* **Task prompt**: In the copy you make, keep each entry exactly as it is and leave out all images.

☆ ☆ ☆ ☆

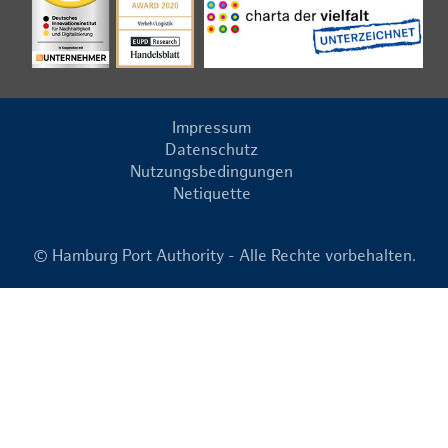
Impressum
Datenschutz
Nutzungsbedingungen
Netiquette
© Hamburg Port Authority - Alle Rechte vorbehalten.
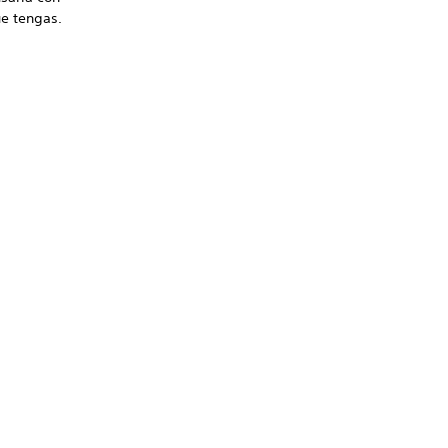
ue tengas.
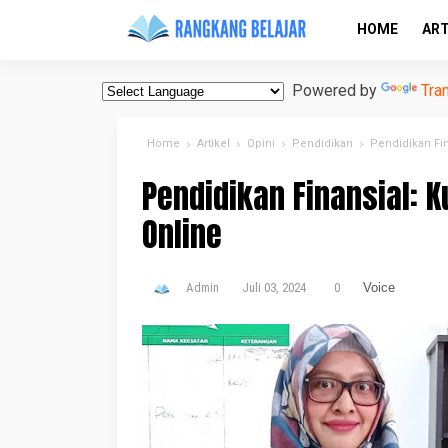
HOME
ART
Powered by
Tra
Home
Artikel
Opini
Pendidikan
Pendidikan Fi
Pendidikan Finansial:
Online
Admin
Juli 03, 2024
0
Voice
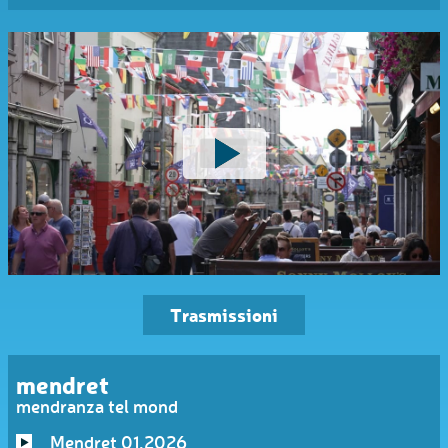
Trasmissioni
mendret
mendranza tel mond
Mendret 01.2026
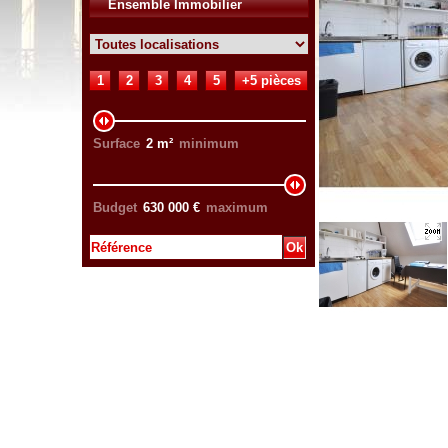
Ensemble Immobilier
1
2
3
4
5
+5 pièces
Surface
2
m²
minimum
Budget
630 000
€
maximum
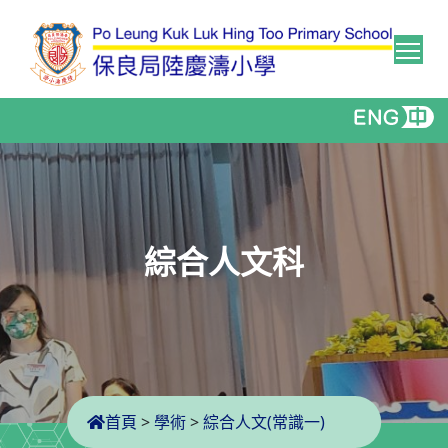
Tog
綜合人文科
首頁
>
學術
>
綜合人文(常識一)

☆ ☆ ☆ ☆

* **Response for this exercise**:
Impressum
Datenschutz
Nutzungsbedingungen
Netiquette
© Hamburg Port Authority - Alle Rechte vorbehalten.
ue tengas.
HOME
ART
Powered by
Tra
Home
Artikel
Opini
Pendidikan
Pendidikan Fi
Pendidikan Finansial:
Online
Admin
Juli 03, 2024
0
Voice
Trasmissioni
mendret
mendranza tel mond
Mendret 01.2026
Ensemble Immobilier
1
2
3
4
5
+5 pièces
Surface
2
m²
minimum
Budget
630 000
€
maximum
Tog
綜合人文科
首頁
>
學術
>
綜合人文(常識一)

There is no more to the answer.